How do I achieve this ?

image

Hi @jijorhohim98

I have a question , Do you have any other condition to write Duplicate
because as per you screen shot you wrote Ajith 101 as duplicate while Ajay 101 is success

we can write Ajay 101 as Duplicate and ajith 101 as success

How to do you differentiate this name is duplicate and other is not you must have a condition for that can you tell that ?

Regards
Sudharsan

Hi @jijorhohim98

  1. Read the data into Datatable(dt) using Read range
  2. Add a data column as remarks if already not present
  3. Create a Datatable using build datatable(out_dt) as the first dt
  4. Loop through the dt using for each row in datatable
  5. inside use a if condition - out_dt.AsEnumerable.Select(Function(row) row(“ID”).ToString.Equals(CurrentRow(“ID”).ToString)).Count.Equals(0)
  6. In the yes side use add data row and add the values of current row to new and set remark as success on the No side set the current row values and the remark as Duplicate
  7. Write the out_dt to Excel usign write range

cheers

Hi @Sudharsan_Ka,

Name can have duplicate values. I just want to identify duplicates in the column “ID” and add remark as “DUPLICATE”

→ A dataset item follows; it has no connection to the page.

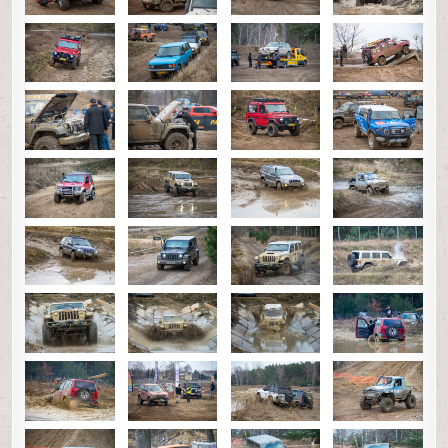
4×4
0
51
0
SHARE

Yes i am talking about id only @jijorhohim98

Okay so you need to see if the id is already assigned to any name and if assigned the id assigned to other name should be Duplicate right?

Regards
Sudharsan

What if there is no duplicates and I want to leave the remarks cell blank ?

The column “ID” doesn’t have anything to do with the other columns. If a value is repeated in the column “ID”, I want to remark as “Duplicate”.

Hi @jijorhohim98

Then after the loop use another if before writing out_dt.AsEnumerable.Where(function(row) row(“Remarks”).Tostring.Contains(“Duplicate”)).Count.Equals(0)

In Yes don’t write in NO Write the data

cheers

Add duplicate remark for all the duplicates right?

Regards
Sudharsan

It didn’t work

Hi @jijorhohim98

Please post what dint work because thats very vague to understand what failed

cheers

Remarks part didn’t happen and no errors in the error list too.

Hi @jijorhohim98

Did you do the add row part?

if yes what did you pass in it?

cheers

I already have the remarks header

Hi @jijorhohim98

Yes I understand you have remarks column but in For loop did you add a add row ?

can u send a screenshot of your workflow

cheers

Hi @jijorhohim98 ,

Maybe An Alternate method using Linq GroupBy could work for your case :

OutputDT = (From r In DT1.AsEnumerable
Group r By k=r("ID").toString.Trim Into grp=Group
From g In grp.DefaultIfEmpty
Let Status =  If(grp.First.itemArray.SequenceEqual(g.itemArray),"Success","Duplicate")
Let ra = g.ItemArray.Take(g.ItemArray.Count-1).Append(Status).ToArray
Select OutputDT.Rows.Add(ra)).CopyToDataTable

Here, DT1 is the Input Datatable, OutputDT is the clone of the Input Datatable.

Visuals :
image

Debug Panel :
image

Let us know if this doesn’t work.

we focussed on:

only with suggestion from below

we assume that you can work on datatable base, once you had read in excel with e.g. a read range - dtData

Assign Activity:
arrDuplicatesRows | Array of DataRows - DataRow() =

(From d in dtData.AsEnumerable
Group d by k=d("ID").ToString().Trim() into grp=Group
Where grp.Count > 1
Select g = grp.Skip(1)).SelectMany(Function (x) x).toList

For each Activity: item in arrDuplicatesRows | TypeArgument: DataRow

  • Assign Activity: item(“REMARKS”) = “DUPLICATE”

As we have handled by grouping data have a look below. We can also do it within a NON-LINQ approach

when also Remark Sucess is to set, we can handle and adapt as well

what’s inside the build data table ?

@jijorhohim98 ,
It’s the same Sample Data (DT1) that you have provided.